**Your goal:**
The answer must be a single number: how many lines of the records below hold the word "北美票房".

**Dataset records:**

________________

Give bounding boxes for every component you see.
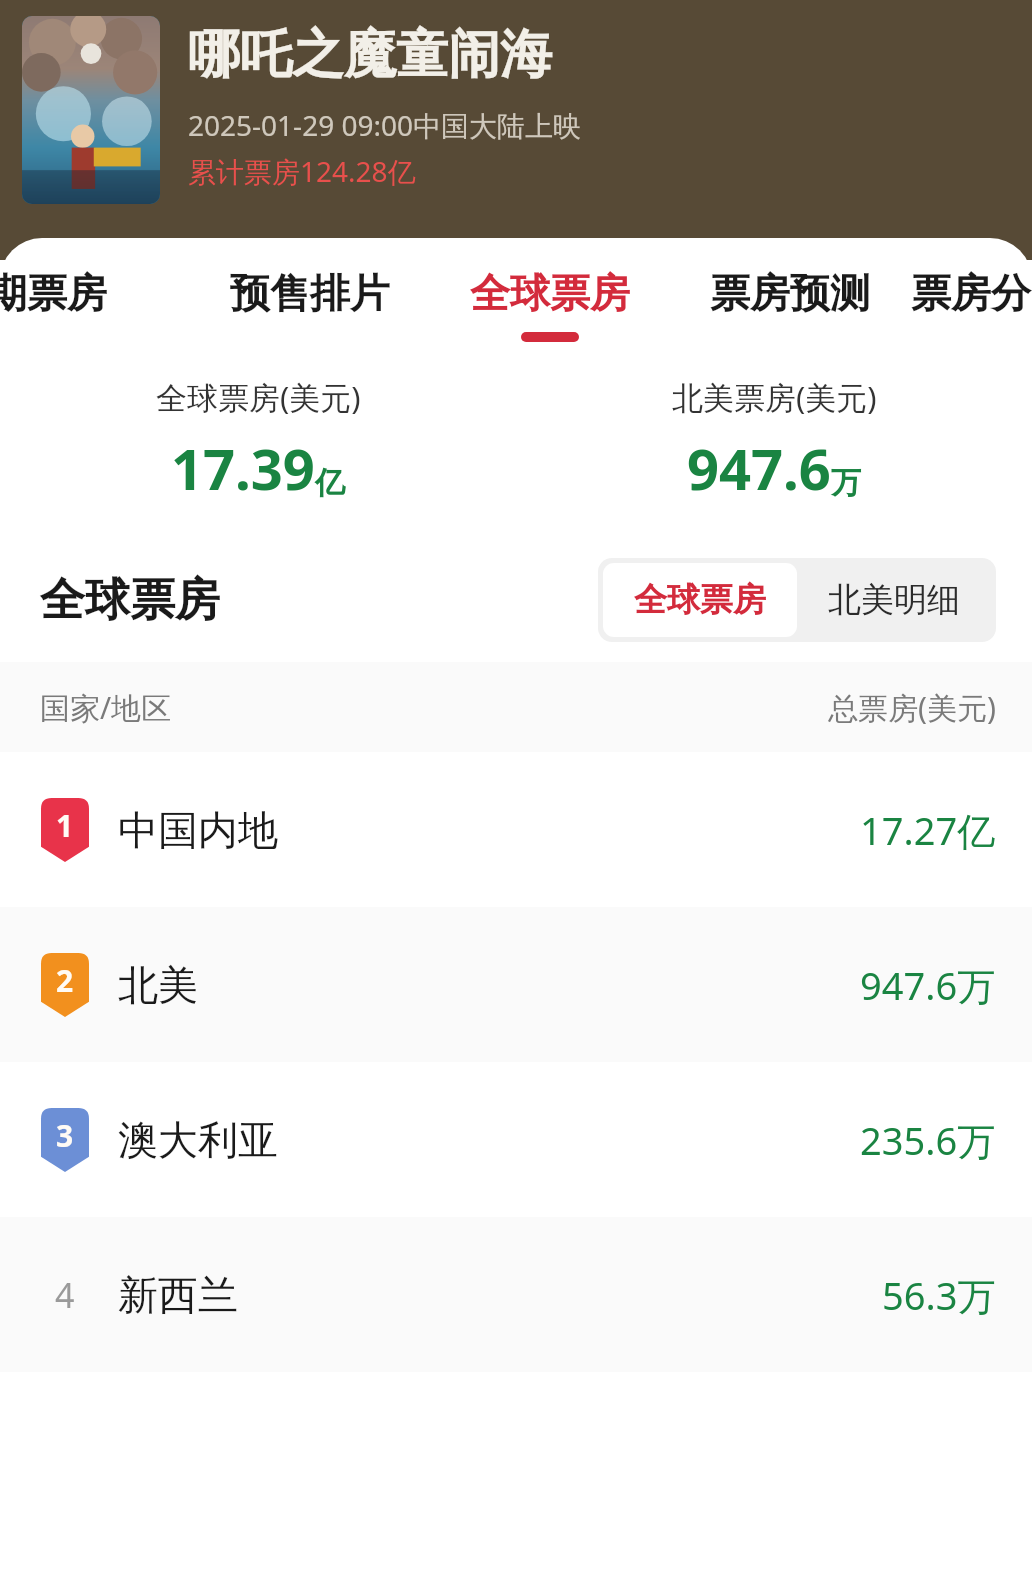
staticText: 票房分 [911,268,1031,318]
staticText: 1 [56,805,74,846]
staticText: 17.27亿 [860,804,996,856]
button[interactable]: 北美明细 [797,563,991,637]
staticText: 亿 [315,464,345,502]
staticText: 全球票房 [470,268,630,318]
staticText: 中国内地 [118,805,860,855]
button[interactable]: 哪吒之魔童闹海 [0,0,1032,215]
staticText: 2025-01-29 09:00中国大陆上映 [188,106,582,144]
staticText: 947.6 [687,430,831,506]
staticText: 新西兰 [118,1270,882,1320]
staticText: 全球票房 [634,579,766,621]
button[interactable]: 全球票房(美元) [0,376,516,506]
button[interactable]: 票房分 [910,238,1032,362]
staticText: 北美明细 [828,579,960,621]
button[interactable]: 票房预测 [670,238,910,362]
staticText: 国家/地区 [40,687,172,728]
button[interactable]: 3 [0,1062,1032,1217]
staticText: 2 [56,960,74,1001]
staticText: 预售排片 [230,268,390,318]
staticText: 全球票房 [40,572,220,629]
button[interactable]: 4 [0,1217,1032,1372]
staticText: 北美 [118,960,860,1010]
button[interactable]: 全球票房 [430,238,670,362]
staticText: 总票房(美元) [828,687,996,728]
button[interactable]: 预售排片 [190,238,430,362]
staticText: 4 [55,1272,75,1318]
button[interactable]: 1 [0,752,1032,907]
staticText: 万 [831,464,861,502]
staticText: 947.6万 [860,959,996,1011]
button[interactable]: 期票房 [0,238,142,362]
staticText: 票房预测 [710,268,870,318]
staticText: 全球票房(美元) [156,376,361,418]
button[interactable]: 2 [0,907,1032,1062]
staticText: 3 [56,1115,74,1156]
staticText: 17.39 [171,430,315,506]
staticText: 累计票房124.28亿 [188,152,416,190]
staticText: 哪吒之魔童闹海 [188,22,552,88]
staticText: 235.6万 [860,1114,996,1166]
staticText: 北美票房(美元) [672,376,877,418]
staticText: 期票房 [0,268,107,318]
staticText: 56.3万 [882,1269,996,1321]
button[interactable]: 北美票房(美元) [516,376,1032,506]
button[interactable]: 全球票房 [603,563,797,637]
staticText: 澳大利亚 [118,1115,860,1165]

________________

**Reply to the exercise:**
2